**Prompt**
Would you please set down the data again exactly as given, excluding the pictures?
—————
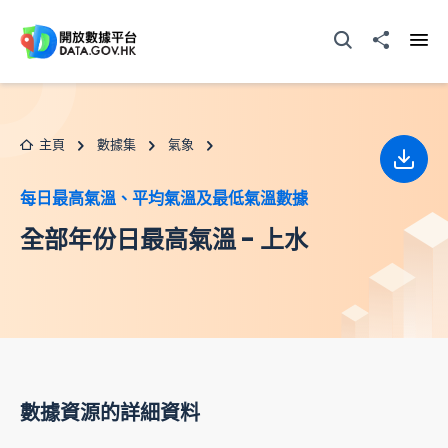
跳至主要内容
打開搜尋器
分享至
打開
主頁
數據集
氣象
下載
每日最高氣溫、平均氣溫及最低氣溫數據
全部年份日最高氣溫 - 上水
數據資源的詳細資料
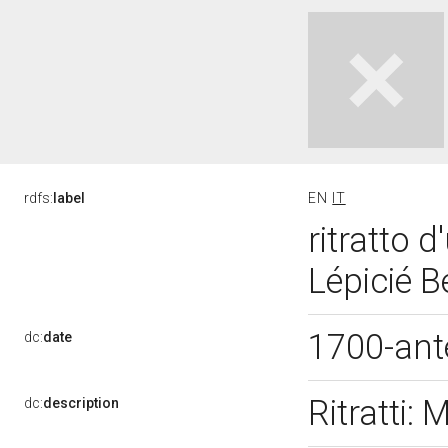
rdfs:
label
EN
IT
ritratto 
Lépicié B
1700-ant
dc:
date
Ritratti: 
dc:
description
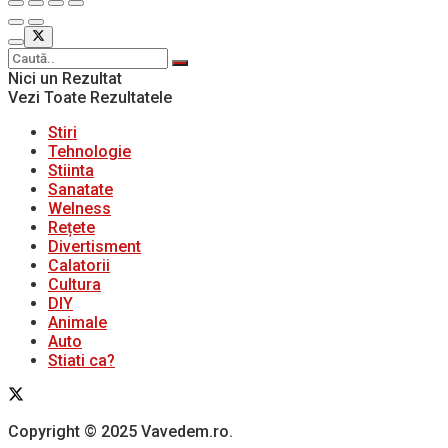
Nici un Rezultat
Vezi Toate Rezultatele
Stiri
Tehnologie
Stiinta
Sanatate
Welness
Rețete
Divertisment
Calatorii
Cultura
DIY
Animale
Auto
Stiati ca?
Copyright © 2025 Vavedem.ro.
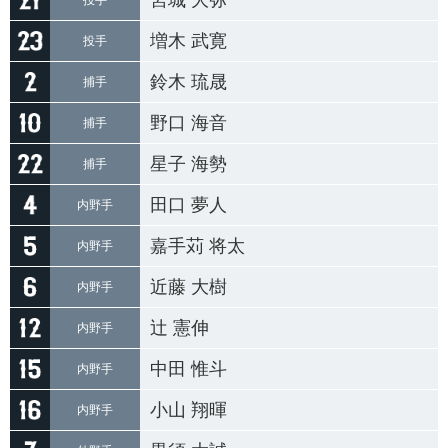
宮城 大弥
投手
増木 武寛
投手
鈴木 琉晟
捕手
野口 海音
捕手
星子 海勢
捕手
田口 夢人
内野手
嘉手苅 将太
内野手
近藤 大樹
内野手
辻 憲伸
内野手
中田 惟斗
内野手
小山 翔暉
内野手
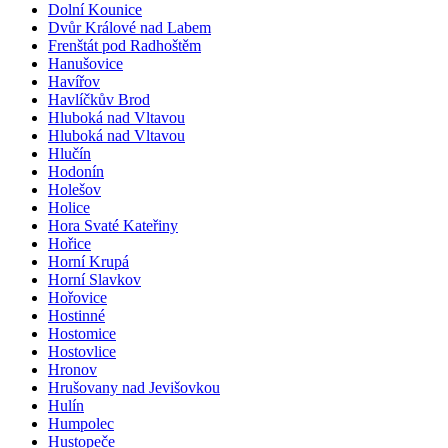
Dolní Kounice
Dvůr Králové nad Labem
Frenštát pod Radhoštěm
Hanušovice
Havířov
Havlíčkův Brod
Hluboká nad Vltavou
Hluboká nad Vltavou
Hlučín
Hodonín
Holešov
Holice
Hora Svaté Kateřiny
Hořice
Horní Krupá
Horní Slavkov
Hořovice
Hostinné
Hostomice
Hostovlice
Hronov
Hrušovany nad Jevišovkou
Hulín
Humpolec
Hustopeče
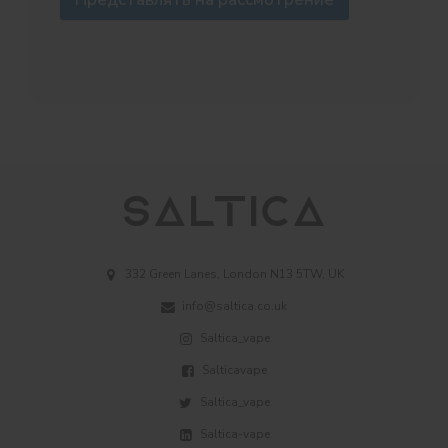
332 Green Lanes, London N13 5TW, UK
info@saltica.co.uk
Saltica_vape
Salticavape
Saltica_vape
Saltica-vape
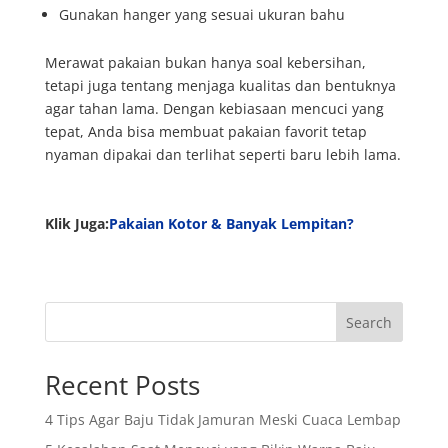
Gunakan hanger yang sesuai ukuran bahu
Merawat pakaian bukan hanya soal kebersihan,
tetapi juga tentang menjaga kualitas dan bentuknya
agar tahan lama. Dengan kebiasaan mencuci yang
tepat, Anda bisa membuat pakaian favorit tetap
nyaman dipakai dan terlihat seperti baru lebih lama.
Klik Juga:
Pakaian Kotor & Banyak Lempitan?
Search
Recent Posts
4 Tips Agar Baju Tidak Jamuran Meski Cuaca Lembap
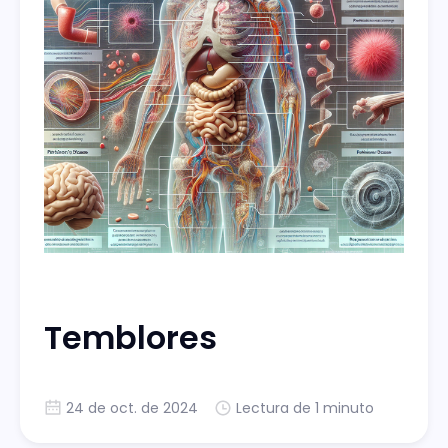
Temblores
24 de oct. de 2024
Lectura de 1 minuto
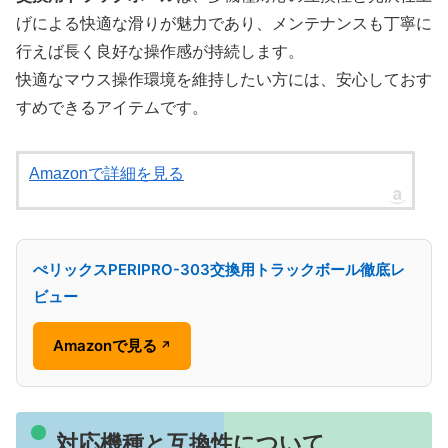
げによる快適な滑りが魅力であり、メンテナンスも丁寧に
行えば長く良好な操作感が持続します。
快適なマウス操作環境を維持したい方には、安心しておす
すめできるアイテムです。
Amazonで詳細を見る
ぺリックスPERIPRO-303交換用トラックボール徹底レ
ビュー
Amazonで見る
↗
対応機種と互換性について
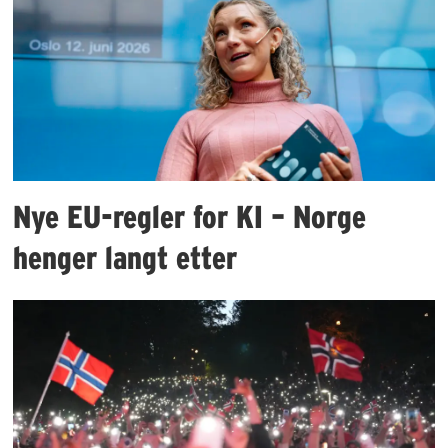
Nye EU-regler for KI – Norge
henger langt etter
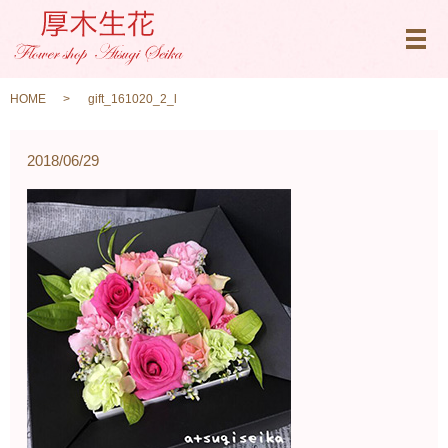
メ
HOME
gift_161020_2_l
2018/06/29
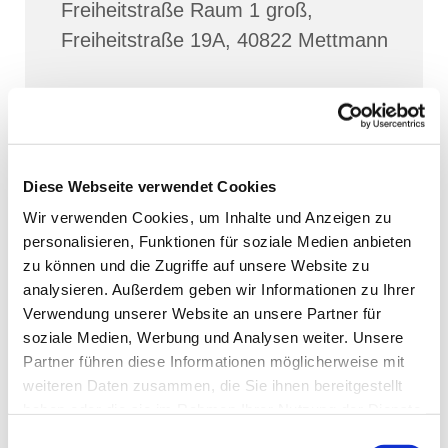
Freiheitstraße Raum 1 groß,
Freiheitstraße 19A, 40822 Mettmann
Diese Webseite verwendet Cookies
Wir verwenden Cookies, um Inhalte und Anzeigen zu
personalisieren, Funktionen für soziale Medien anbieten
zu können und die Zugriffe auf unsere Website zu
analysieren. Außerdem geben wir Informationen zu Ihrer
Verwendung unserer Website an unsere Partner für
soziale Medien, Werbung und Analysen weiter. Unsere
Partner führen diese Informationen möglicherweise mit
weiteren Daten zusammen, die Sie ihnen bereitgestellt
haben oder die sie im Rahmen Ihrer Nutzung der Dienste
gesammelt haben.
Einwilligungsauswahl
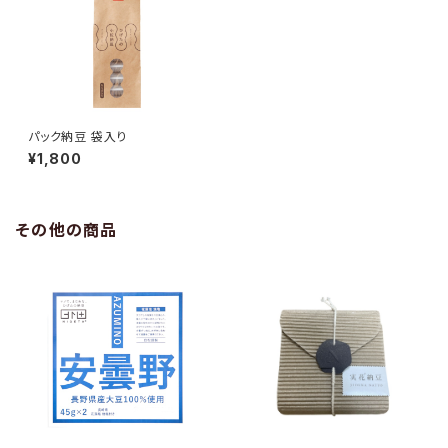
パック納豆 袋入り
¥1,800
その他の商品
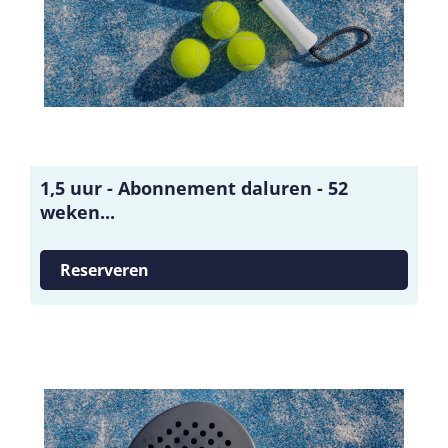
1,5 uur - Abonnement daluren - 52
weken...
Reserveren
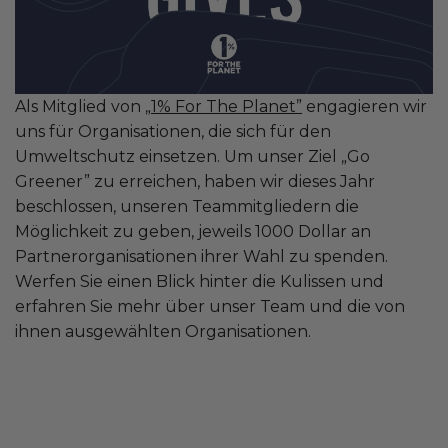
Als Mitglied von
„1% For The Planet”
engagieren wir
uns für Organisationen, die sich für den
Umweltschutz einsetzen. Um unser Ziel „Go
Greener” zu erreichen, haben wir dieses Jahr
beschlossen, unseren Teammitgliedern die
Möglichkeit zu geben, jeweils 1000 Dollar an
Partnerorganisationen ihrer Wahl zu spenden.
Werfen Sie einen Blick hinter die Kulissen und
erfahren Sie mehr über unser Team und die von
ihnen ausgewählten Organisationen.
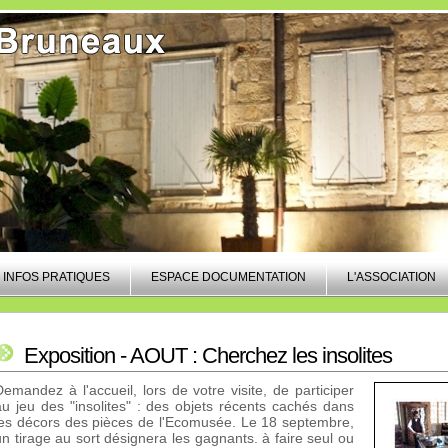
INFOS PRATIQUES
ESPACE DOCUMENTATION
L'ASSOCIATION
Exposition - AOUT : Cherchez les insolites
Demandez à l'accueil, lors de votre visite, de participer
au jeu des "insolites" : des objets récents cachés dans
les décors des pièces de l'Ecomusée. Le 18 septembre,
un tirage au sort désignera les gagnants. à faire seul ou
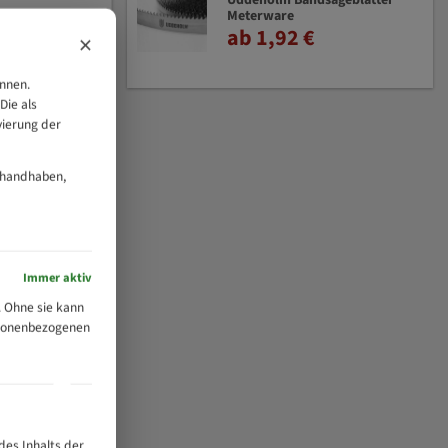
Uddeholm Bandsägeblätter
Meterware
ab 1,92 €
×
önnen.
Die als
vierung der
 handhaben,
Immer aktiv
 Ohne sie kann
ersonenbezogenen
des Inhalts der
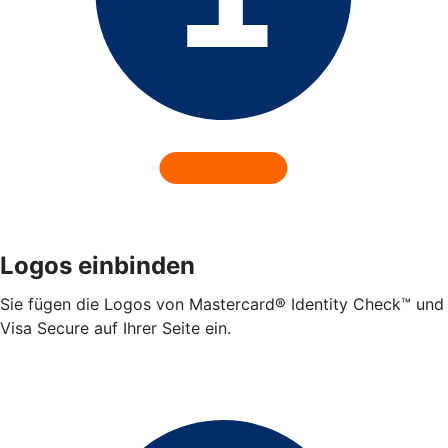
Logos einbinden
Sie fügen die Logos von Mastercard® Identity Check™ und
Visa Secure auf Ihrer Seite ein.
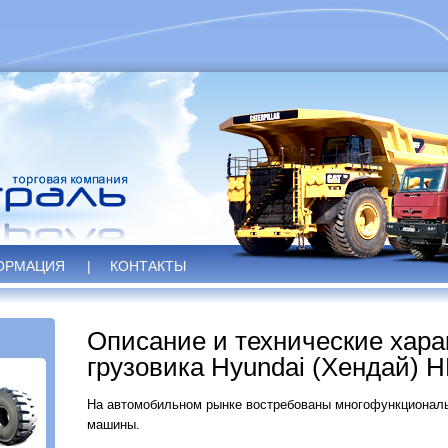
ОРМАЦИЯ
|
КОНТАКТЫ
Описание и технические хара
грузовика Hyundai (Хендай) 
На автомобильном рынке востребованы многофункциональ
машины.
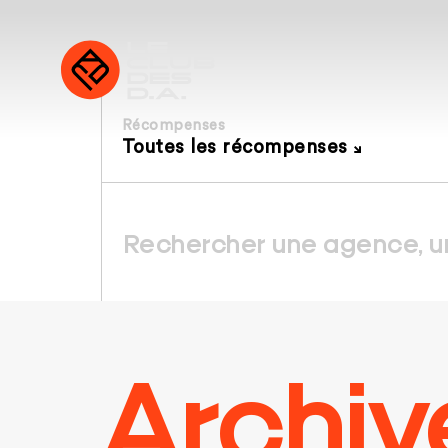
Récompenses
Toutes les récompenses
Archiv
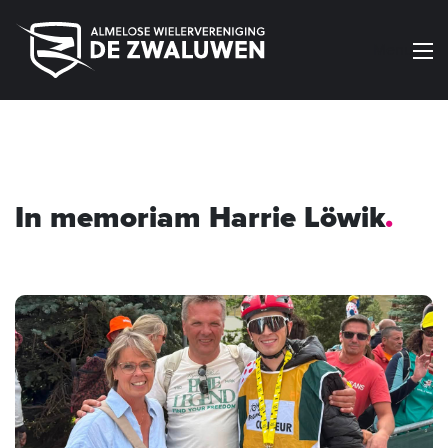
Menu
In memoriam Harrie Löwik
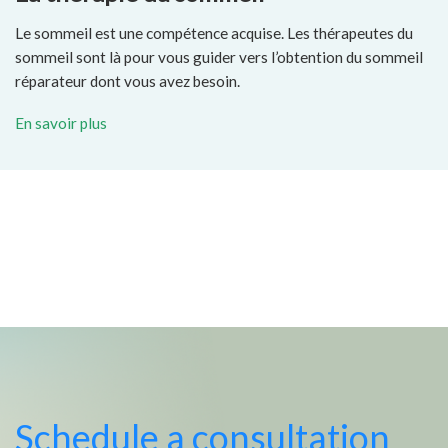
Le sommeil est une compétence acquise. Les thérapeutes du
sommeil sont là pour vous guider vers l’obtention du sommeil
réparateur dont vous avez besoin.
En savoir plus
Schedule a consultation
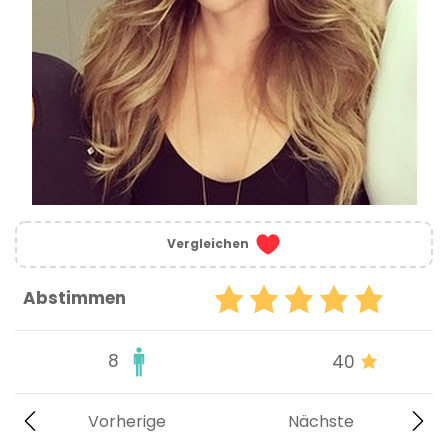
Vergleichen
Abstimmen
8
40
Vorherige
Nächste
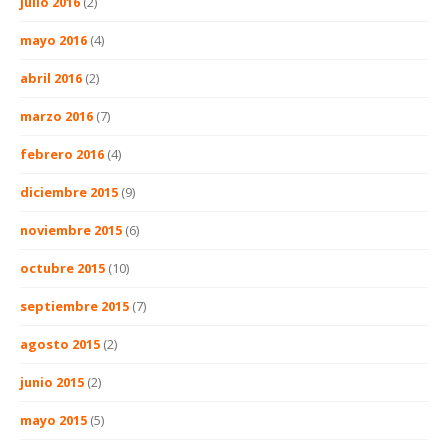
julio 2016
(2)
mayo 2016
(4)
abril 2016
(2)
marzo 2016
(7)
febrero 2016
(4)
diciembre 2015
(9)
noviembre 2015
(6)
octubre 2015
(10)
septiembre 2015
(7)
agosto 2015
(2)
junio 2015
(2)
mayo 2015
(5)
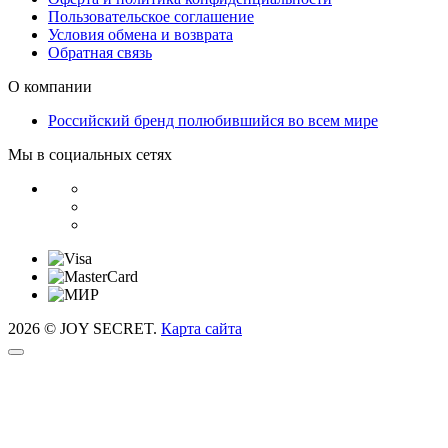
Пользовательское соглашение
Условия обмена и возврата
Обратная связь
О компании
Российский бренд полюбившийся во всем мире
Мы в социальных сетях
2026 © JOY SECRET.
Карта сайта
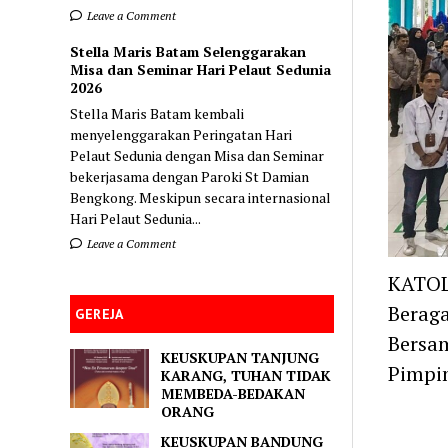
Leave a Comment
Stella Maris Batam Selenggarakan
Misa dan Seminar Hari Pelaut Sedunia
2026
Stella Maris Batam kembali
menyelenggarakan Peringatan Hari
Pelaut Sedunia dengan Misa dan Seminar
bekerjasama dengan Paroki St Damian
Bengkong. Meskipun secara internasional
Hari Pelaut Sedunia...
Leave a Comment
KATOL
Beraga
GEREJA
Bersam
KEUSKUPAN TANJUNG
Pimpin
KARANG, TUHAN TIDAK
MEMBEDA-BEDAKAN
ORANG
KEUSKUPAN BANDUNG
—————
**Worked solution**
跳至主要内容
打開搜尋器
分享至
打開
主頁
數據集
氣象
下載
每日最高氣溫、平均氣溫及最低氣溫數據
全部年份日最高氣溫 - 上水
數據資源的詳細資料
rdfs:
label
EN
IT
ritratto 
Lépicié B
1700-ant
dc:
date
Ritratti: 
dc:
description
Nici un Rezultat
Vezi Toate Rezultatele
Stiri
Tehnologie
Stiinta
Sanatate
Welness
Rețete
Divertisment
Calatorii
Cultura
DIY
Animale
Auto
Stiati ca?
Copyright © 2025 Vavedem.ro.
宮城 大弥
投手
増木 武寛
投手
鈴木 琉晟
捕手
野口 海音
捕手
星子 海勢
捕手
田口 夢人
内野手
嘉手苅 将太
内野手
近藤 大樹
内野手
辻 憲伸
内野手
中田 惟斗
内野手
小山 翔暉
内野手
Dolní Kounice
Dvůr Králové nad Labem
Frenštát pod Radhoštěm
Hanušovice
Havířov
Havlíčkův Brod
Hluboká nad Vltavou
Hluboká nad Vltavou
Hlučín
Hodonín
Holešov
Holice
Hora Svaté Kateřiny
Hořice
Horní Krupá
Horní Slavkov
Hořovice
Hostinné
Hostomice
Hostovlice
Hronov
Hrušovany nad Jevišovkou
Hulín
Humpolec
Hustopeče
332 Green Lanes, London N13 5TW, UK
info@saltica.co.uk
Saltica_vape
Salticavape
Saltica_vape
Saltica-vape
Gunakan hanger yang sesuai ukuran bahu
Merawat pakaian bukan hanya soal kebersihan,
tetapi juga tentang menjaga kualitas dan bentuknya
agar tahan lama. Dengan kebiasaan mencuci yang
tepat, Anda bisa membuat pakaian favorit tetap
nyaman dipakai dan terlihat seperti baru lebih lama.
Klik Juga:
Pakaian Kotor & Banyak Lempitan?
Search
Recent Posts
4 Tips Agar Baju Tidak Jamuran Meski Cuaca Lembap
Temblores
24 de oct. de 2024
Lectura de 1 minuto
げによる快適な滑りが魅力であり、メンテナンスも丁寧に
行えば長く良好な操作感が持続します。
快適なマウス操作環境を維持したい方には、安心しておす
すめできるアイテムです。
Amazonで詳細を見る
ぺリックスPERIPRO-303交換用トラックボール徹底レ
ビュー
Amazonで見る
↗
対応機種と互換性について
Nye EU-regler for KI – Norge
henger langt etter
メ
HOME
gift_161020_2_l
2018/06/29
Freiheitstraße Raum 1 groß,
Freiheitstraße 19A, 40822 Mettmann
Diese Webseite verwendet Cookies
Wir verwenden Cookies, um Inhalte und Anzeigen zu
personalisieren, Funktionen für soziale Medien anbieten
zu können und die Zugriffe auf unsere Website zu
analysieren. Außerdem geben wir Informationen zu Ihrer
Verwendung unserer Website an unsere Partner für
soziale Medien, Werbung und Analysen weiter. Unsere
Partner führen diese Informationen möglicherweise mit
weiteren Daten zusammen, die Sie ihnen bereitgestellt
haben oder die sie im Rahmen Ihrer Nutzung der Dienste
gesammelt haben.
Einwilligungsauswahl
パック納豆 袋入り
¥1,800
その他の商品
1,5 uur - Abonnement daluren - 52
weken...
Reserveren
Als Mitglied von
„1% For The Planet”
engagieren wir
uns für Organisationen, die sich für den
Umweltschutz einsetzen. Um unser Ziel „Go
Greener” zu erreichen, haben wir dieses Jahr
beschlossen, unseren Teammitgliedern die
Möglichkeit zu geben, jeweils 1000 Dollar an
Partnerorganisationen ihrer Wahl zu spenden.
Werfen Sie einen Blick hinter die Kulissen und
erfahren Sie mehr über unser Team und die von
ihnen ausgewählten Organisationen.
INFOS PRATIQUES
ESPACE DOCUMENTATION
L'ASSOCIATION
Exposition - AOUT : Cherchez les insolites
Demandez à l'accueil, lors de votre visite, de participer
au jeu des "insolites" : des objets récents cachés dans
les décors des pièces de l'Ecomusée. Le 18 septembre,
un tirage au sort désignera les gagnants. à faire seul ou
Uddeholm Bandsägeblätter
Meterware
ab 1,92 €
×
önnen.
Die als
vierung der
 handhaben,
Immer aktiv
 Ohne sie kann
ersonenbezogenen
des Inhalts der
Logos einbinden
Sie fügen die Logos von Mastercard® Identity Check™ und
Visa Secure auf Ihrer Seite ein.
ОРМАЦИЯ
|
КОНТАКТЫ
Описание и технические хара
грузовика Hyundai (Хендай) 
На автомобильном рынке востребованы многофункциональ
машины.
Récompenses
Toutes les récompenses
Archiv
Menu
In memoriam Harrie Löwik
Le sommeil est une compétence acquise. Les thérapeutes du
sommeil sont là pour vous guider vers l’obtention du sommeil
réparateur dont vous avez besoin.
En savoir plus
Schedule a consultation
Vergleichen
Abstimmen
8
40
Vorherige
Nächste
julio 2016
(2)
mayo 2016
(4)
abril 2016
(2)
marzo 2016
(7)
febrero 2016
(4)
diciembre 2015
(9)
noviembre 2015
(6)
octubre 2015
(10)
septiembre 2015
(7)
agosto 2015
(2)
junio 2015
(2)
mayo 2015
(5)
Пользовательское соглашение
Условия обмена и возврата
Обратная связь
О компании
Российский бренд полюбившийся во всем мире
Мы в социальных сетях
2026 © JOY SECRET.
Карта сайта
Leave a Comment
Stella Maris Batam Selenggarakan
Misa dan Seminar Hari Pelaut Sedunia
2026
Stella Maris Batam kembali
menyelenggarakan Peringatan Hari
Pelaut Sedunia dengan Misa dan Seminar
bekerjasama dengan Paroki St Damian
Bengkong. Meskipun secara internasional
Hari Pelaut Sedunia...
Leave a Comment
KATOL
Beraga
GEREJA
Bersam
KEUSKUPAN TANJUNG
Pimpin
KARANG, TUHAN TIDAK
MEMBEDA-BEDAKAN
ORANG
KEUSKUPAN BANDUNG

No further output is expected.